Nun soll das Fernsehen ihnen helfen. Susann Szyszka und Anti-Gewalt-Coach Ralf Seeger versuchen, mit den Mädchen gemeinsam deren tatsächliche Motive für die Gewaltausbrüche zu erkennen und mit diesen Ergebnissen weiterzuarbeiten. Alternative Projekte ohne Kamerabegleitung gibt es zwar, aber noch nicht genug, wie Szyszka findet. "Von staatlicher Seite kommt zu wenig. Speziell für Mädchen. Für Jungs gibt es schon ein paar Alternativen zum harten Vollzug." Auf diese Lücke wolle man nun aufmerksam machen. Und überforderten Eltern per TV Orientierung geben - in dieser "normen- und wertelosen Gesellschaft", wo man nicht mehr recht weiß, "wie ein Kind zu sein hat".

Die sechs Frauen haben sich freiwillig für das TV-Format gemeldet. Sie setzen ihre eigenen Hoffnungen in das Projekt, wollen sich ändern - oder so ähnlich. "Eine wünschte sich zum Beispiel bessere Umgangsformen", lacht die Psychologin. Ist doch ein guter Anfang! "Eigentlich schon, aber wenn sie dann wirklich konkret dazu aufgefordert werden, doch bitte morgens früh - also vor 14.00 Uhr - aufzustehen, dann sind alle guten Vorsätze schnell vergessen."

Trotz allen Fehlverhaltens - es wird laut! - sollen die Delinquentinnen aber nicht vor Fernsehdeutschland vorgeführt werden. "Das war dem ganzen Team extrem wichtig. Mir als begleitender Psychologin sowieso. Und auch RTL II oder die Produktionsfirma wollen natürlich Bilder transportieren, die Sinn haben und die auch eine Veränderung zeigen."

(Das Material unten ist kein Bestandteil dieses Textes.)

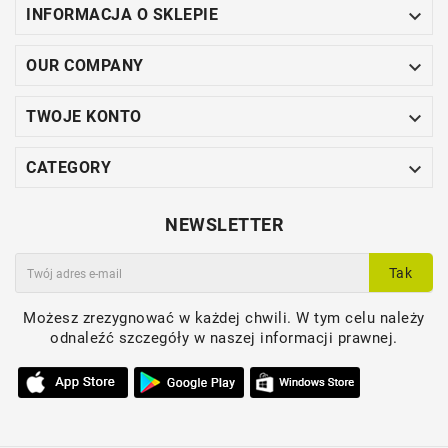

INFORMACJA O SKLEPIE

OUR COMPANY

TWOJE KONTO

CATEGORY
NEWSLETTER
Tak
Możesz zrezygnować w każdej chwili. W tym celu należy
odnaleźć szczegóły w naszej informacji prawnej.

Ein Problem sei vielmehr gewesen, dass die Mädchen sich selbst vor der Kamera in einem ganz speziellen Licht darstellen wollten. "Bei der Ausstrahlung werden sie aber merken, dass ihnen das nicht gelungen ist. Ich lasse nicht zu, dass sie sich mit ihrem Verhalten als Königinnen präsentieren können." Die Psychologin ließ sich auch während des dreiwöchigen Projekts von den Frauen nicht aus der Ruhe bringen. "Mich kann durch meine Erfahrung nichts schocken. Aber für das Kamerateam waren bestimmte Situationen wie Beschimpfungen, Bedrohungen und Erpressungen schon heftige Erfahrungen."

Doch die mussten sie aushalten. Die Frauen sollten schließlich lernen, dass sie mit ihrem Fehlverhalten nicht durchkommen. Diesmal nicht. "Man muss einfach so lange vor dem Bett stehenbleiben, bis sie aufstehen." Das funktioniere mit ganz viel Sitzfleisch und auch Beherrschung. "Denn auch ich denke mir manchmal: 'Jetzt zeig ich dir aber, wo es langgeht!", gesteht die Psychologin. "Aber nur insgeheim: Wenn man selbst ausflippt, wissen die, sie haben gewonnen!"